In the ensuing months, our forces and our Iraqi counterparts have focused on improving security, especially in Baghdad and the areas around it, wresting sanctuaries from al Qaeda control, and disrupting the efforts of the Iranian-supported militia extremists.

In the past six months we have also targeted Shia militia extremists, capturing a number of senior leaders and fighters, as well as the deputy commander of Lebanese Hezbollah Department 2800, the organization created to support the training, arming, funding, and, in some cases, direction of the militia extremists by the Iranian Republican Guard Corps’ Qods Force. These elements have assassinated and kidnapped Iraqi governmental leaders, killed and wounded our soldiers with advanced explosive devices provided by Iran, and indiscriminately rocketed civilians in the International Zone and elsewhere. It is increasingly apparent to both Coalition and Iraqi leaders that Iran, through the use of the Qods Force, seeks to turn the Iraqi Special Groups into a Hezbollah-like force to serve its interests and fight a proxy war against the Iraqi state and coalition forces in Iraq.

The recommendations I provided were informed by operational and strategic considerations. The operational considerations include recognition that … success against Al Qaeda-Iraq and Iranian-supported militia extremists requires conventional forces as well as special operations forces[.]

[O]n a less encouraging note, none of us earlier this year appreciated the extent of Iranian involvement in Iraq, something about which we and Iraq’s leaders all now have greater concern.

[Our] assessment is supported by the findings of a 16 August Defense Intelligence Agency report on the implications of a rapid withdrawal of US forces from Iraq. Summarizing it in an unclassified fashion, it concludes that a rapid withdrawal would result in the further release of the strong centrifugal forces in Iraq and produce a number of dangerous results, including … exacerbation of already challenging regional dynamics, especially with respect to Iran.

The weblog of Foreign Policy magazine originally adhered to the prescribed role of "moderates" in the rollout script by explaining "Why you should discount all the bomb Iran talk." Of course the administration was just engaging in coercive diplomacy over Iran's nuclear program in order to stiffen the backs of the Europeans. Clever negotiating tactic!

But this item from Fox News gave them second thoughts:

Political and military officers, as well as weapons of mass destruction specialists at the State Department, are now advising Secretary of State Condoleezza Rice that the diplomatic approach favored by Burns has failed and the administration must actively prepare for military intervention of some kind. Among those advising Rice along these lines are John Rood, the assistant secretary for the Bureau of International Security and Nonproliferation; and a number of Mideast experts, including Ambassador James Jeffrey, deputy White House national security adviser under Stephen Hadley and formerly the principal deputy assistant secretary for Near Eastern affairs.

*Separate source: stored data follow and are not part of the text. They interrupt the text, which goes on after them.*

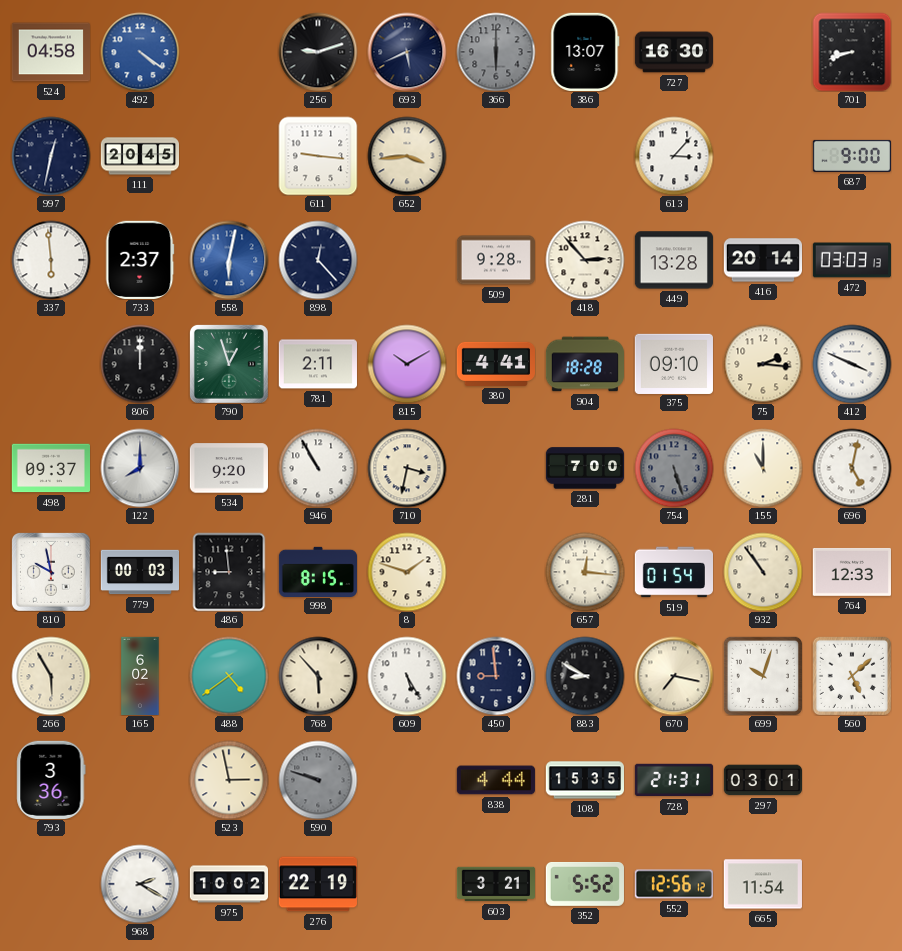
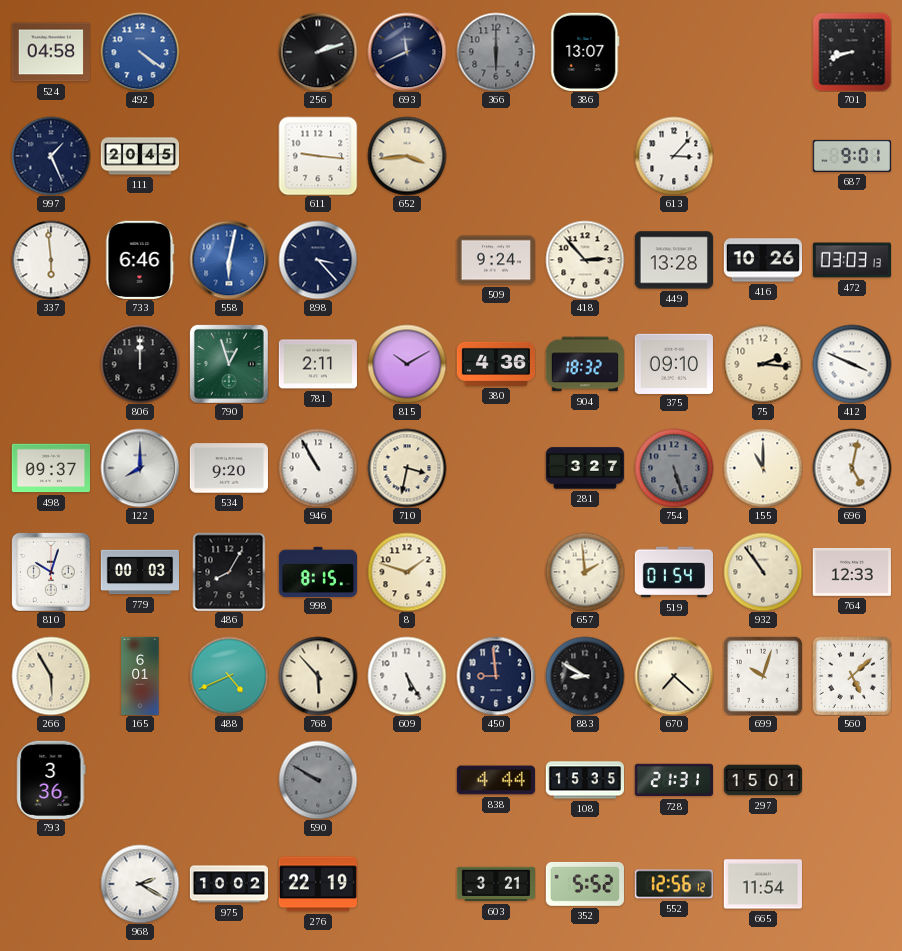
256: 9:12 -> 2:12
693: 5:41 -> 11:41
727: 16:30 -> none
997: 12:32 -> 1:26
687: 9:00 -> 9:01
733: 2:37 -> 6:46
898: 12:23 -> 3:23
509: 9:28 -> 9:24
416: 20:14 -> 10:26
380: 4:41 -> 4:36
904: 18:28 -> 18:32
281: 7:00 -> 3:27
810: 9:58 -> 10:03
486: 8:59 -> 8:05
657: 12:16 -> 1:59
165: 6:02 -> 6:01
488: 4:39 -> 4:41
670: 7:17 -> 7:22
523: 2:58 -> none
590: 9:48 -> 9:50
297: 03:01 -> 15:01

Consequently, according to a well-placed Bush administration source, "everyone in town" is now participating in a broad discussion about the costs and benefits of military action against Iran, with the likely timeframe for any such course of action being over the next eight to 10 months, after the presidential primaries have probably been decided, but well before the November 2008 elections.

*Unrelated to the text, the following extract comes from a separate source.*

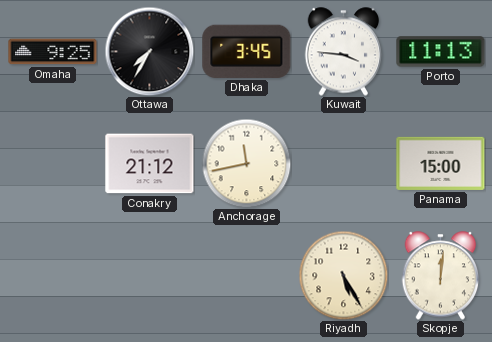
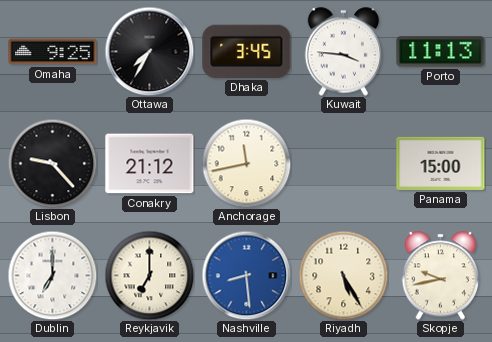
Lisbon: none -> 9:23
Dublin: none -> 7:00
Reykjavik: none -> 7:00
Nashville: none -> 8:29
Skopje: 12:01 -> 9:43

The discussions are now focused on two basic options: less invasive scenarios under which the U.S. might blockade Iranian imports of gasoline or exports of oil, actions generally thought to exact too high a cost on the Iranian people but not enough on the regime in Tehran; and full-scale aerial bombardment.

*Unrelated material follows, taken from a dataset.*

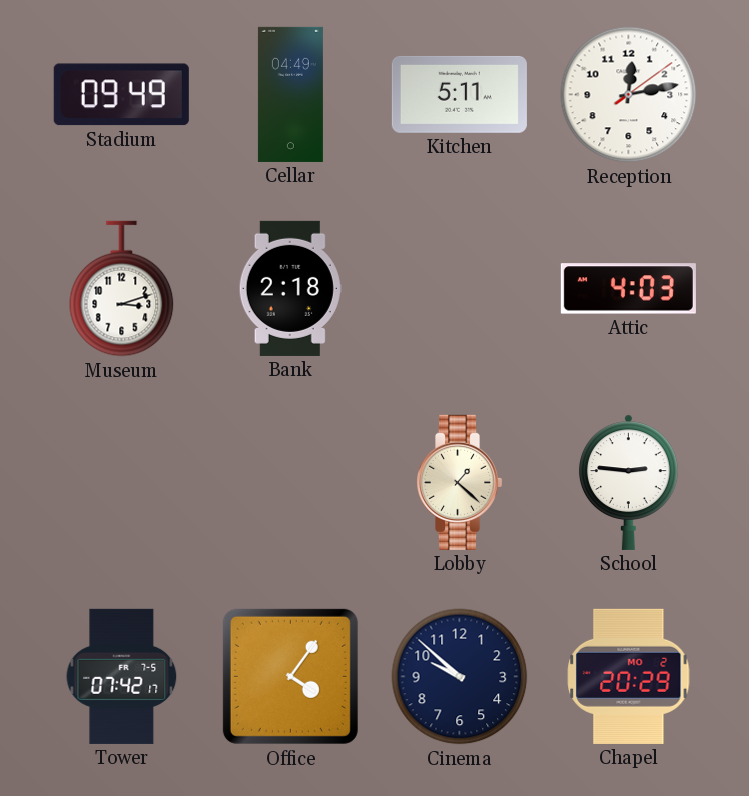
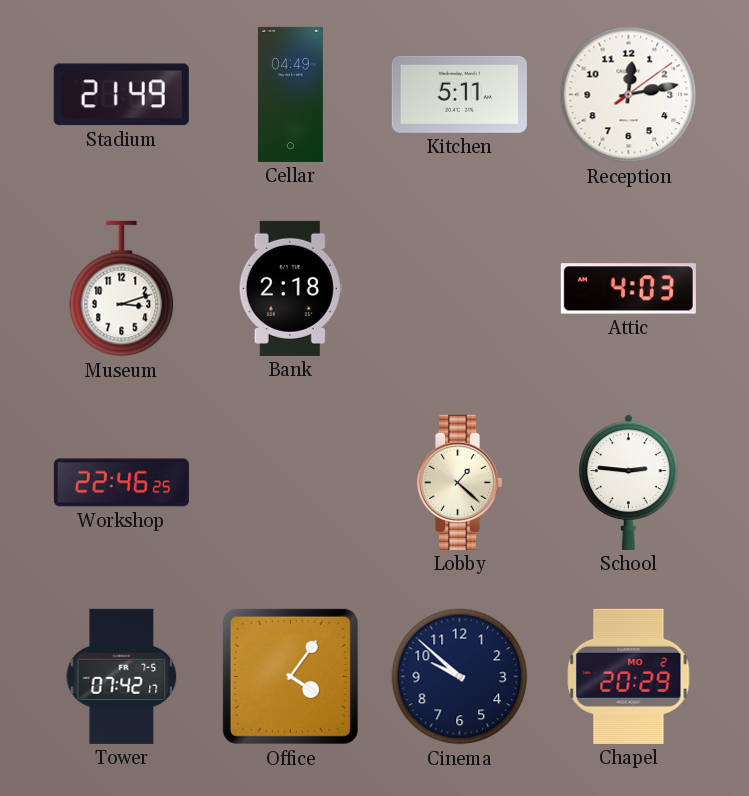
Stadium: 09:49 -> 21:49
Workshop: none -> 22:46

This could not be discounted as the ravings of the liberal blogosphere (even if Rupert Murdoch did give a fundraiser for Hillary Clinton). So today Foreign Policy warns:

Next thing you know, you'll start hearing folks at AEI saying that Iran was responsible for 9/11. Wait a minute, that's already happening, as Peter Beinart pointed out in Sunday's New York Times. "It's the 2007 equivalent of the claims made in 2002 and 2003 about Iraq," Beinart noted. "The years between 9/11 and the Iraq war gave rise to a cottage industry ... charging that Saddam Hussein was the hidden mastermind behind a decade of jihadist terror. While refuted by the 9/11 Commission and mainstream terror experts, these claims had a political effect."

Looks like it's time to stop the epidemic of denial that has the foreign-policy community convinced that an attack on Iran is out of the question. Before it's too late.

I once wrote a book about early warning and conflict prevention. There are two kinds of errors in early warning (as in statistical inference): believing something that ain't so and disbelieving something that is. You have to weigh the likelihood and the cost of each kind of error. That's the calculus behind Vice-President Cheney's One Percent Doctrine: the risk of not acting on a warning of nuclear terrorism is so great, that you have to treat a one percent possibility as a certainty.

I set the bar a bit higher than one percent. But in view of the record of this administration, including what its leaders and supporters have said themselves, the cost of not acting on these warnings is too great. The cost of acting (for me anyway) is being attacked by the New York Sun and the National Review and being supported by a few conspiracy theorists. I can live with it.

Update: In his speech yesterday in Clinton, Iowa, Senator Barack Obama said:
We hear eerie echoes of the run-up to the war in Iraq in the way that the President and Vice President talk about Iran. They conflate Iran and al Qaeda. They issue veiled threats. They suggest that the time for diplomacy and pressure is running out when we haven't even tried direct diplomacy. Well George Bush and Dick Cheney must hear - loud and clear - from the American people and the Congress: you don't have our support, and you don't have our authorization for another war.
Let's hear from other candidates and members of Congress.

30 comments:

Anonymous said...

Dr. Rubin,

This was the quote that caught my attention crossposted at DKos:
"They [the source's institution] have "instructions" (yes, that was the word used) from the Office of the Vice-President to roll out a campaign for war with Iran in the week after Labor Day; it will be coordinated with the American Enterprise Institute, the Wall Street Journal, the Weekly Standard, Commentary, Fox, and the usual suspects. It will be heavy sustained assault on the airwaves, designed to knock public sentiment into a position from which a war can be maintained. Evidently they don't think they'll ever get majority support for this--they want something like 35-40 percent support, which in their book is "plenty."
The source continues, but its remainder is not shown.